Can Defoe Defy The Years And Make The World Cup?

Last updated : 11 July 2017 By Three Lions

Aged 23 in 2006, the then Tottenham Hotspur striker travelled out to Germany with the 2006 squad as a standby player while the nation waited with bated breath on the fitness of Wayne Rooney.

Scans on Rooney’s injured foot showed enough of an improvement to convince Sven-Goran Eriksson of his readiness for the tournament and that meant a lonely journey home for Defoe as he turned down the offer to remain with the camp.

Speaking in the days after his return he was quoted as saying:  "I have never felt fitter and sharper than I was in training and believe I could have scored goals in the tournament.

"It's a strange decision and everybody I speak to thinks so as well."

Fabio Capello had no doubts in 2010 and after sitting on the bench for the opener against the USA and coming on for sixteen minutes against Algeria it was Defoe who spared England the scenario of a group stage exit when he was named in the starting XI for the crucial clash against Slovenia and responded by scoring the only goal of the game.
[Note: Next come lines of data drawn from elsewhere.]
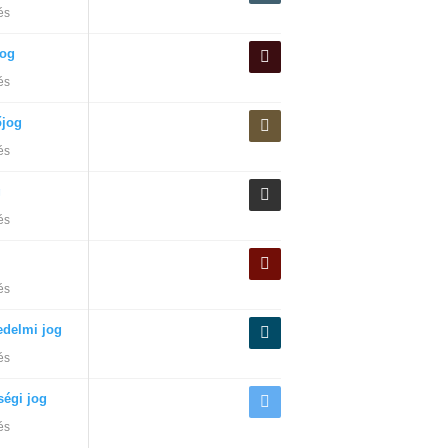
és
og
és
őjog
és
g
és
és
edelmi jog
és
ségi jog
és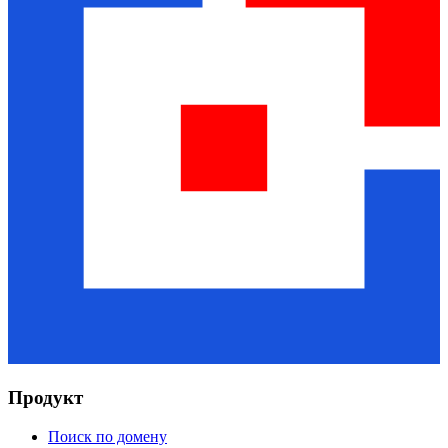
Продукт
Поиск по домену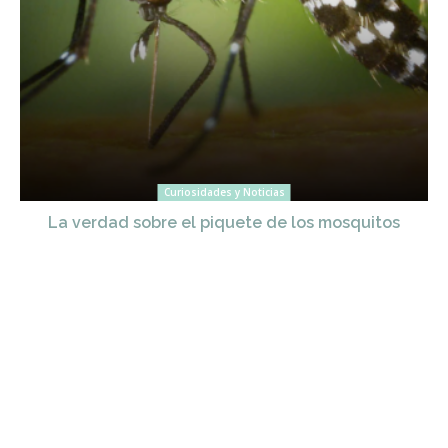
Curiosidades y Noticias
La verdad sobre el piquete de los mosquitos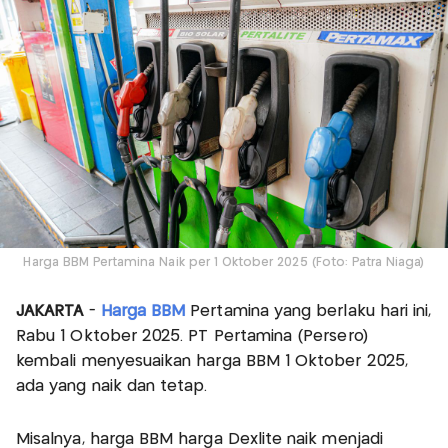
Harga BBM Pertamina Naik per 1 Oktober 2025 (Foto: Patra Niaga)
JAKARTA
-
Harga BBM
Pertamina yang berlaku hari ini,
Rabu 1 Oktober 2025. PT Pertamina (Persero)
kembali menyesuaikan harga BBM 1 Oktober 2025,
ada yang naik dan tetap.
Misalnya, harga BBM harga Dexlite naik menjadi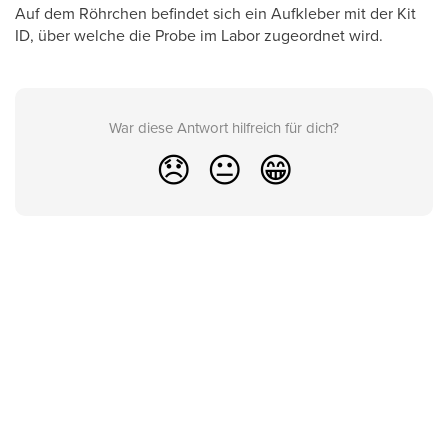
Auf dem Röhrchen befindet sich ein Aufkleber mit der Kit
ID, über welche die Probe im Labor zugeordnet wird.
War diese Antwort hilfreich für dich?
😞
😐
😁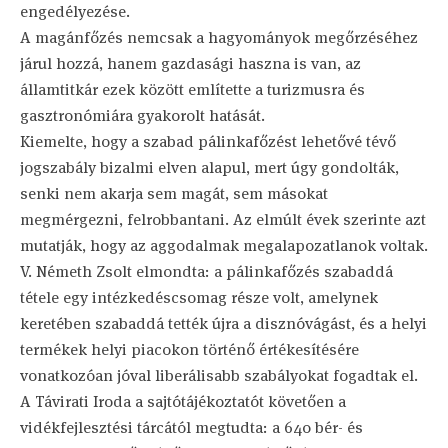
engedélyezése.
A magánfőzés nemcsak a hagyományok megőrzéséhez
járul hozzá, hanem gazdasági haszna is van, az
államtitkár ezek között említette a turizmusra és
gasztronómiára gyakorolt hatását.
Kiemelte, hogy a szabad pálinkafőzést lehetővé tévő
jogszabály bizalmi elven alapul, mert úgy gondolták,
senki nem akarja sem magát, sem másokat
megmérgezni, felrobbantani. Az elmúlt évek szerinte azt
mutatják, hogy az aggodalmak megalapozatlanok voltak.
V. Németh Zsolt elmondta: a pálinkafőzés szabaddá
tétele egy intézkedéscsomag része volt, amelynek
keretében szabaddá tették újra a disznóvágást, és a helyi
termékek helyi piacokon történő értékesítésére
vonatkozóan jóval liberálisabb szabályokat fogadtak el.
A Távirati Iroda a sajtótájékoztatót követően a
vidékfejlesztési tárcától megtudta: a 640 bér- és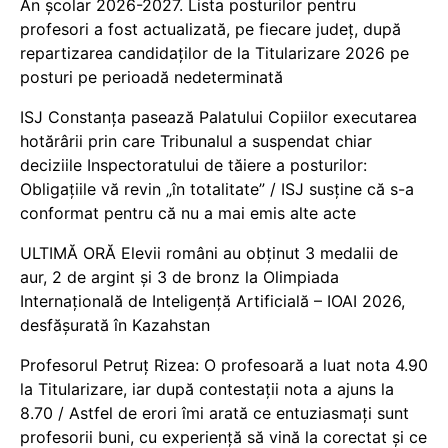
An școlar 2026-2027. Lista posturilor pentru
profesori a fost actualizată, pe fiecare județ, după
repartizarea candidaților de la Titularizare 2026 pe
posturi pe perioadă nedeterminată
ISJ Constanța pasează Palatului Copiilor executarea
hotărârii prin care Tribunalul a suspendat chiar
deciziile Inspectoratului de tăiere a posturilor:
Obligațiile vă revin „în totalitate” / ISJ susține că s-a
conformat pentru că nu a mai emis alte acte
ULTIMĂ ORĂ Elevii români au obținut 3 medalii de
aur, 2 de argint și 3 de bronz la Olimpiada
Internațională de Inteligență Artificială – IOAI 2026,
desfășurată în Kazahstan
Profesorul Petruț Rizea: O profesoară a luat nota 4.90
la Titularizare, iar după contestații nota a ajuns la
8.70 / Astfel de erori îmi arată ce entuziasmați sunt
profesorii buni, cu experiență să vină la corectat și ce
Another start came against Germany in the first knockout round but it was a night to forget for the team as a whole.

A move to MLS side Toronto in early 2014 was seen by some as signalling the winding down of Defoe’s career but it wasn’t a case of ‘out of sight, out of mind’ for Roy Hodgson who named him in his squad for the friendly against Denmark in March of that year.

When the final cut was made, however, Defoe was named as a standby player for the second time in his career, telling BBC Radio 5 Live he was ‘devasted’ by the news.

"It's hard to find words to describe the feeling," he said and that, you might have thought, could have been that for the player’s international career until his recall in March, aged 34, and his goal against Lithuania at Wembley.

A further place in the squad for the games against Scotland and France followed and now, with Defoe set to spearhead a potentially exciting Bournemouth side in 2017/18 there is the tantalising prospect of a second World Cup, twelve years after that disappointment in Germany.